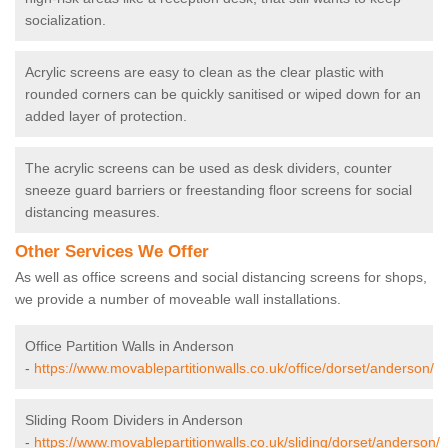
socialization.
Acrylic screens are easy to clean as the clear plastic with
rounded corners can be quickly sanitised or wiped down for an
added layer of protection.
The acrylic screens can be used as desk dividers, counter
sneeze guard barriers or freestanding floor screens for social
distancing measures.
Other Services We Offer
As well as office screens and social distancing screens for shops,
we provide a number of moveable wall installations.
Office Partition Walls in Anderson
-
https://www.movablepartitionwalls.co.uk/office/dorset/anderson/
Sliding Room Dividers in Anderson
-
https://www.movablepartitionwalls.co.uk/sliding/dorset/anderson/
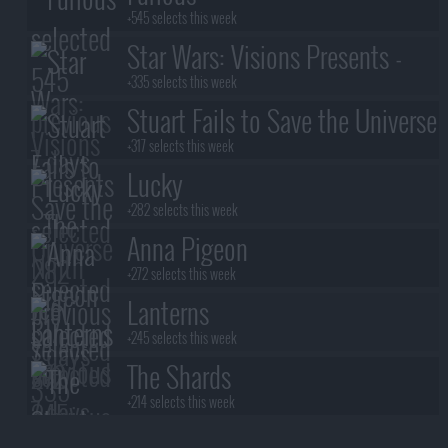
+545 selects this week
Star Wars: Visions Presents -
The Ninth Jedi
+335 selects this week
Stuart Fails to Save the Universe
+317 selects this week
Lucky
+282 selects this week
Anna Pigeon
+272 selects this week
Lanterns
+245 selects this week
The Shards
+214 selects this week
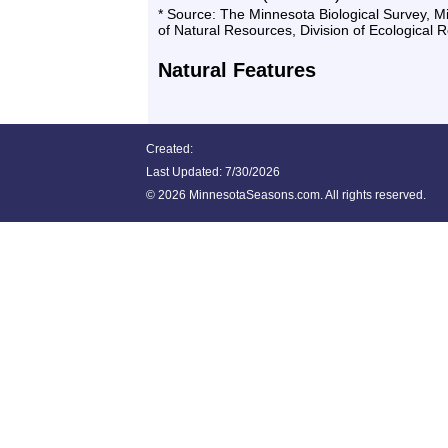
* Source: The Minnesota Biological Survey, 
of Natural Resources, Division of Ecological 
Natural Features
Created:
Last Updated:
7/30/2026
©
2026 MinnesotaSeasons.com. All rights reserved.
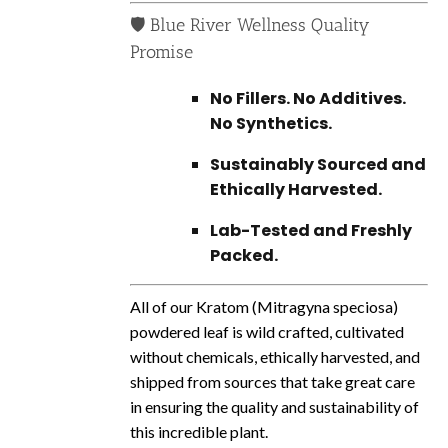
🛡️ Blue River Wellness Quality
Promise
No Fillers. No Additives.
No Synthetics.
Sustainably Sourced and
Ethically Harvested.
Lab-Tested and Freshly
Packed.
All of our Kratom (
Mitragyna
speciosa)
powdered leaf is wild crafted, cultivated
without chemicals, ethically harvested, and
shipped from sources that take great care
in ensuring the quality and sustainability of
this incredible plant.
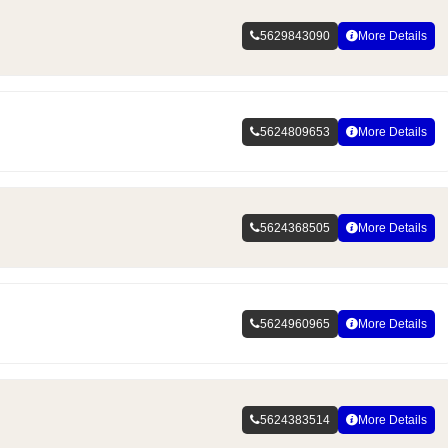
5629843090
More Details
5624809653
More Details
5624368505
More Details
5624960965
More Details
5624383514
More Details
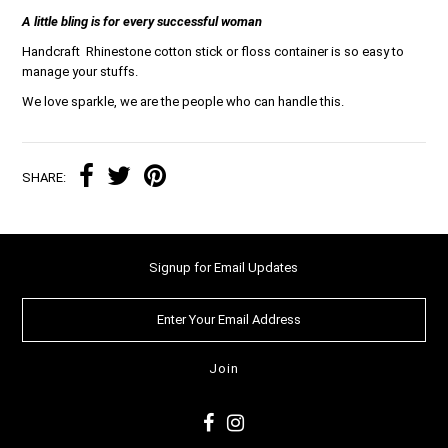
A little bling is for every successful woman
Handcraft Rhinestone cotton stick or floss container is so easy to
manage your stuffs.
We love sparkle, we are the people who can handle this.
SHARE:
Signup for Email Updates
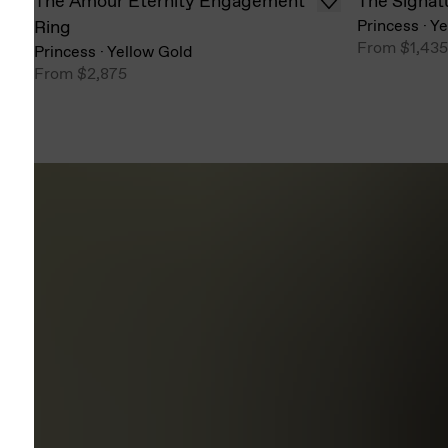
The Amour Eternity Engagement
The Signat
Ring
Princess
·
Ye
From
$1,435
Princess
·
Yellow Gold
From
$2,875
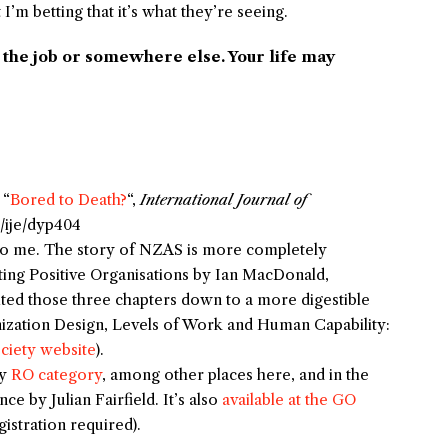
 betting that it’s what they’re seeing.
n the job or somewhere else. Your life may
 “
Bored to Death?
“,
International Journal of
3/ije/dyp404
to me. The story of NZAS is more completely
ing Positive Organisations
by Ian MacDonald,
ited those three chapters down to a more digestible
ization Design, Levels of Work and Human Capability:
ociety website
).
my
RO category
, among other places here, and in the
ence
by Julian Fairfield. It’s also
available at the GO
istration required).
——
> Work to be completed: Which lines in the material contain the word "distancing"? Pull each of them out.

> Answer to this problem:
distancing measures.
As well as office screens and social distancing screens for shops,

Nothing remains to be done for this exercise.